Fred MacMurray will be remembered as lovable TV dad

November 06, 1991|By David Zurawik | David Zurawik,Sun Television Critic

Fred MacMurray, who played the All-American TV dad for 12 years on "My Three Sons, died yesterday of pneumonia at 83.

MacMurray, who was born in Kankakee, Ill., died in a Santa Monica, Calif. hospital, after a Hollywood career that spanned seven decades in film and TV. While MacMurray was most widely known during the last 21 years for his amiable suburban-TV-dad persona of "My Three Sons," he also was recognized for distinguished work in feature films playing a greatly different sort of person. In fact, he often played scheming and crooked or philandering characters -- a contrast which exemplifies the depth of his acting talent.

Arguably MacMurray's greatest performance was in Billy Wilder's 1944, film noir classic, "Double Indemnity," in which he played a shifty insurance agent who loses everything in a scam. The role had the appearance of the persona he would come to establish on TV: the solid middle American. But in this performance, there was a tawdry core of corruption at the heart of his character.

Similarly fine performances as seriously flawed characters came in the "The Apartment," "The Caine Mutiny" and "Pushover." His performance in "The Apartment" in 1960 was his last role on the dark side as the phony nice guy.

That same year, MacMurray debuted on ABC as Steven Douglas, patriarch of the all-male Douglas household on "My Three Sons." From then on, he was the pipe- and-slippers, station-wagon, family-dog, All-American dad. The series -- second only to "Ozzie and Harriet" as network television's longest running situation comedy -- ran for 12 years, moving to CBS in 1965.
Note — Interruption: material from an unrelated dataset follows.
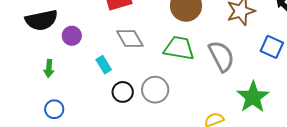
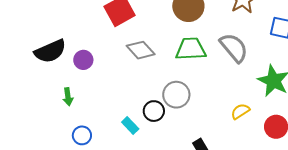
cyan rectangle: (104, 65) -> (130, 125), moved
black circle: (123, 92) -> (154, 111), moved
"My Three Sons" was so successful -- and MacMurray seemed so at ease in the role of Steven Douglas -- that it revived his feature film career. He played a variation on the Douglas persona in a string of Disney films starting with "The Absent-Minded Professor" in 1961, "Bon Voyage!" in 1962 and "Son of Flubber" in 1963.

MacMurray came to Hollywood from the Midwest during the Depression. He was a singer, musician and bit player around town until 1934 when Paramount signed him as a leading man.

His first major role was opposite Claudette Colbert in "The Gilded Lily" in 1935. He appeared in a string of forgettable performances throughout the '30s in such films as: "The Trail of the Lonesome Pines" (1936), "The Texas Rangers" (1936), "The Maid of Salem" (1937) and "Champagne Waltz" (1937), "Invitation to Happiness" (1939) and "Honeymoon in Bali" (1939).

He spent the war in Hollywood making movies, and his stature grew. His films during this period included: "New York Town" (1941), "Dive Bomber" (1941), "The Lady Is Willing" (1942), "Above Suspicion" (1943) and "No Times for Love" (1943).

In the late 1940s, he appeared in "The Egg and I," "Singapore," and "An Innocent Affair."

His lowest point in feature films came with such cheap westerns as "Gun for a Coward" in 1957 and "Face of a Fugitive" in 1959.

MacMurray was survived by his wife of 37 years, actress June Haver, and a daughter, Kate. Daughters Laurie and Susan and a son, Robert, also survive, as do seven grandchildren and one great-grandchild.